Exercise goal >> The answer must consist of every line in the data that contains "Updates".
** Task material follows **
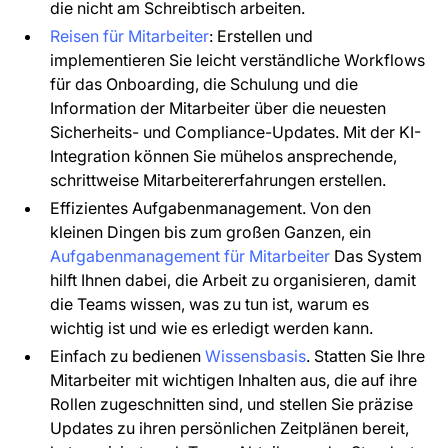
die nicht am Schreibtisch arbeiten.
Reisen für Mitarbeiter
: Erstellen und
implementieren Sie leicht verständliche Workflows
für das Onboarding, die Schulung und die
Information der Mitarbeiter über die neuesten
Sicherheits- und Compliance-Updates. Mit der KI-
Integration können Sie mühelos ansprechende,
schrittweise Mitarbeitererfahrungen erstellen.
Effizientes Aufgabenmanagement. Von den
kleinen Dingen bis zum großen Ganzen, ein
Aufgabenmanagement für Mitarbeiter
Das System
hilft Ihnen dabei, die Arbeit zu organisieren, damit
die Teams wissen, was zu tun ist, warum es
wichtig ist und wie es erledigt werden kann.
Einfach zu bedienen
Wissensbasis
. Statten Sie Ihre
Mitarbeiter mit wichtigen Inhalten aus, die auf ihre
Rollen zugeschnitten sind, und stellen Sie präzise
Updates zu ihren persönlichen Zeitplänen bereit,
** End of Task material **
Exercise response >>
Sicherheits- und Compliance-Updates. Mit der KI-
Updates zu ihren persönlichen Zeitplänen bereit,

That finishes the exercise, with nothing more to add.